Note

Go to the end to download the full example code. or to run this example in your browser via JupyterLite or Binder

Bivariate Copulas#

This tutorial introduces Bivariate Copulas estimators that are the building blocks of VineCopula.

Introduction#

Bivariate copulas are mathematical functions that allow us to construct a joint distribution by combining the individual marginal distributions of two variables with a separate model for their dependence structure. This approach enables the marginal behavior of each variable to be modeled independently, while the copula captures how these variables move together.

There are two primary families of copulas used in finance:

Elliptical Copulas:
- Gaussian Copula: Based on the multivariate normal distribution with a correlation parameter \(\rho \in [-1, 1]\). It is symmetric but does not exhibit tail dependence.
- Student’s t Copula: Derived from the multivariate Student’s t-distribution with \(\rho \in [-1, 1]\) and degrees of freedom \(\nu > 2\). It captures symmetric tail dependence, making it more suitable for modeling extreme co-movements.
Archimedean Copulas:
- Gumbel Copula: Characterized by a parameter \(\theta \in [1, \infty)\) and models upper tail dependence.
- Clayton Copula: Uses a parameter \(\theta \in (0, \infty)\) and capture lower tail dependence.
- Joe Copula: Defined with \(\theta \in [1, \infty)\) and models upper tail dependence.
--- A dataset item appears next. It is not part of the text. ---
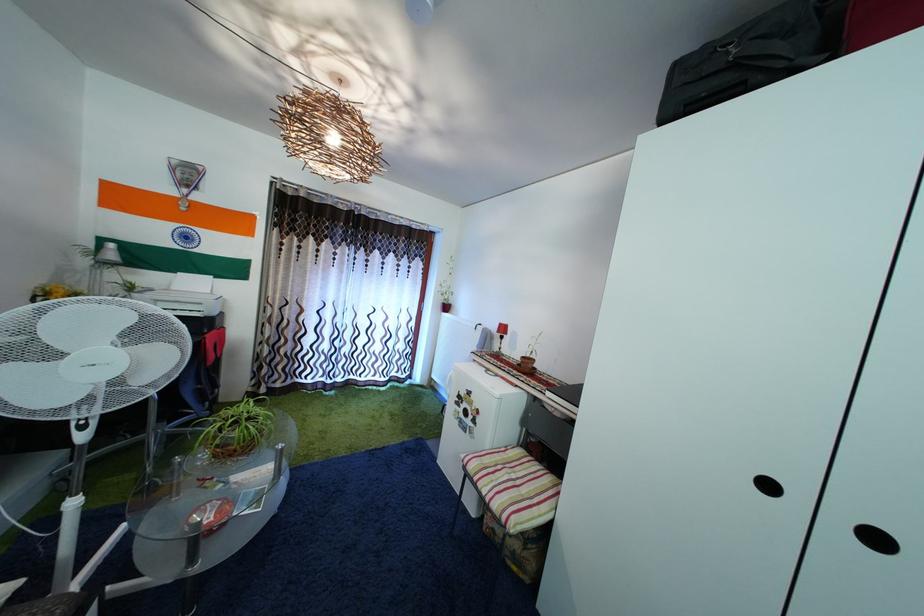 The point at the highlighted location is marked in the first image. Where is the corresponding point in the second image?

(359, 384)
Copula	Family	Parameters	Tail Dependence	Symmetry
Gaussian	Elliptical	\(\rho \in [-1, 1]\)	None	Symmetric
Student’s t	Elliptical	\(\rho \in [-1, 1]\); \(\nu > 2\)	Both upper and lower tail dependence	Symmetric
Gumbel	Archimedean	\(\theta \in [1, \infty)\)	Upper tail dependence	Asymmetric
Clayton	Archimedean	\(\theta \in (0, \infty)\)	Strong lower tail dependence	Asymmetric
Joe	Archimedean	\(\theta \in [1, \infty)\)	Strong upper tail dependence	Asymmetric

Rotation of Archimedean Copulas#

Standard Archimedean copulas are inherently designed to capture dependence in one specific tail:

Gumbel and Joe: Naturally capture upper tail dependence.
Clayton: Naturally captures lower tail dependence.

However, financial data may exhibit tail behavior opposite to a copula’s inherent design, or even negative dependence. Rotation is a transformation that adjusts the copula to model the opposite tail. In effect, rotation swaps the roles of the upper and lower tails, enabling the model to capture tail dependence where it is most relevant.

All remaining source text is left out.